Name of the supervisor
Evelyne Kolb
3i Aspects of the proposal
The potential outcome of our research project is linked to many applied and ecological domains. The reduced development of the root system has repercussions on the accessibility of the plant to water and nutrients, which affects the shoot development and therefore the crop yields in agriculture. In ecology, the lack of deep roots limits the possibility of underground carbon pools. It has also direct consequences on the anchorage of the plant, limiting its resistance to lodging. In turn, soil mechanical properties are highly dependent on the root architecture, as the arming structure formed by roots traps the soil and increases its resistance to shear, reinforcing the stability of slopes or limiting the erosion at river banks. Understanding the root growth pattern from the individual physical interaction of the root apex with obstacles or soil patches of large resistance is a great challenge for modeling and poses a number of fundamental questions regarding sensing, transduction and adaptive response to mechanical stress. It is clearly an interdisciplinary project involving concepts from physics and biology. Concerning the root, this subject addresses questions regarding morphogenesis under mechanical stresses, mechano-transduction and acclimation. Concerning the soil, it involves problems of fluid-structure interaction, reorganization of granular media close to jamming and modifications of the porous networks induced by the root architecture. The project will be performed with the help of an international collaboration with Lionel Dupuy from the Ecological Sciences Group at The James Hutton Institute in Dundee, UK, Scotland.

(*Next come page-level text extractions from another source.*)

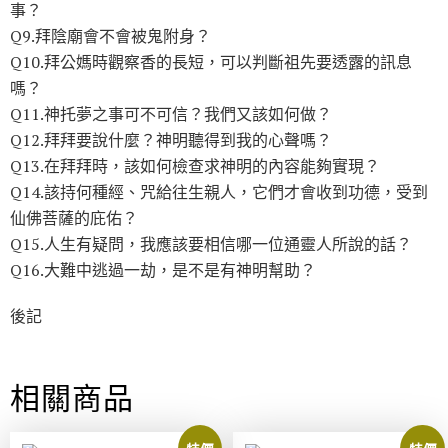
事？
Q9.拜陰廟會不會被鬼附身？
Q10.拜公媽時觀察香的長短，可以判斷祖先要透露的訊息
嗎？
Q11.神托夢之事可不可信？我們又該如何做？
Q12.拜拜要說什麼？神明聽得到我的心聲嗎？
Q13.在拜拜時，該如何檢查求神明的內容能夠實現？
Q14.該持何種經、咒給往生親人，它們才會收到功德，受到
仙佛菩薩的庇佑？
Q15.人生有疑問，我應該要相信哪一位通靈人所說的話？
Q16.大難中逃過一劫，是不是有神明幫助？
後記
相關商品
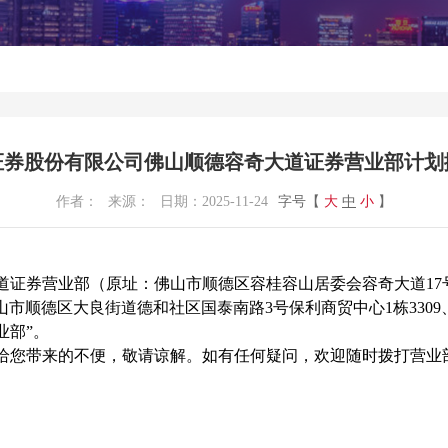
证券股份有限公司佛山顺德容奇大道证券营业部计划
作者：
来源：
日期：
2025-11-24
字号【
大
中
小
】
证券营业部（原址：佛山市顺德区容桂容山居委会容奇大道17号
佛山市顺德区大良街道德和社区国泰南路3号保利商贸中心1栋3309
业部”。
来的不便，敬请谅解。如有任何疑问，欢迎随时拨打营业部的客服热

Expected Profile of the candidate
The project is suitable for a candidate with training in physics or related discipline. The candidate should have a strong interest in interdisciplinary research and application of physics to biological systems. The project is particularly well suited to a candidate with experimental skills in soft matter physics. The successful candidate will develop new experimental setups to study the mechanical interactions between plant roots and its environment. Experience with imaging and automation for time-lapse photography, image analysis, programming and computer control of instruments is desirable.